=== Section Start ===
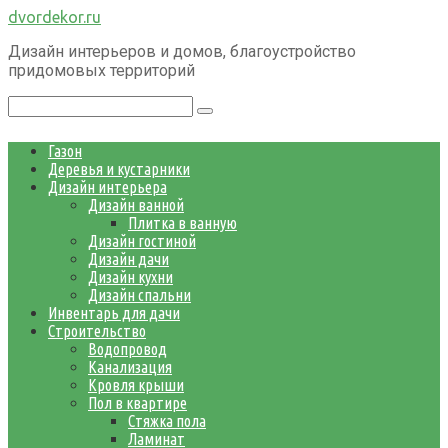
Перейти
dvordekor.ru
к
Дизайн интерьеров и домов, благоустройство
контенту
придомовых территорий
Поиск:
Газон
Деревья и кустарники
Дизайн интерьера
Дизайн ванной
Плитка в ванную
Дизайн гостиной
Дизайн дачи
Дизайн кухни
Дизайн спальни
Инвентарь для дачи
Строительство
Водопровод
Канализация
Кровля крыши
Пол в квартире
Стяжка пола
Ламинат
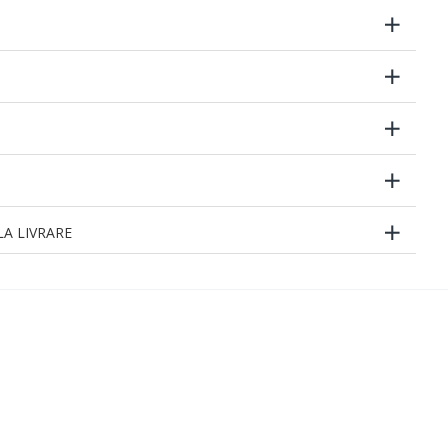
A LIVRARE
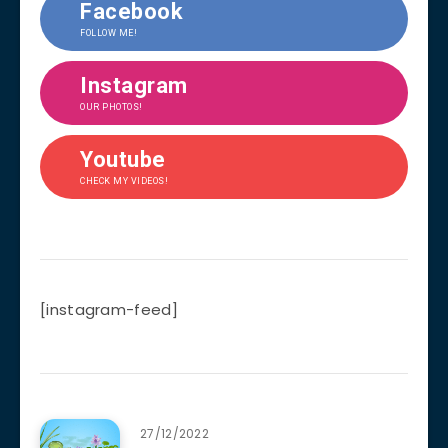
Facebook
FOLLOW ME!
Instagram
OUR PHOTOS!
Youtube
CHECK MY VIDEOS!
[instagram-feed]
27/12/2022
=== Section End ===
=== Section Start ===
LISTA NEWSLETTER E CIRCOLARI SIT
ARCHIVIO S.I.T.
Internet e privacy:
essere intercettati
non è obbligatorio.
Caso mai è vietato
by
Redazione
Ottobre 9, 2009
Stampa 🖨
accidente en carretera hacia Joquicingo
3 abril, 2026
=== Section End ===
=== Section Start ===
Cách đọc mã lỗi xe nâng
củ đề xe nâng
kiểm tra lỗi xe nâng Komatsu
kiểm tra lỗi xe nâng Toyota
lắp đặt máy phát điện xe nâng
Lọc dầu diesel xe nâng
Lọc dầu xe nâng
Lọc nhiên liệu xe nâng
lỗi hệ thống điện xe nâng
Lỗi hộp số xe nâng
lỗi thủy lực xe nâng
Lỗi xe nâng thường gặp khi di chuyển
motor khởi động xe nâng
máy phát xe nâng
=== Section End ===
Activity:
Give again, word for word, every line of the listing above from the one with "ARCHIVIO S.I.T." to the one with "3 abril, 2026", both inclusive, and nothing beyond them.

Result:
ARCHIVIO S.I.T.
Internet e privacy:
essere intercettati
non è obbligatorio.
Caso mai è vietato
by
Redazione
Ottobre 9, 2009
Stampa 🖨
accidente en carretera hacia Joquicingo
3 abril, 2026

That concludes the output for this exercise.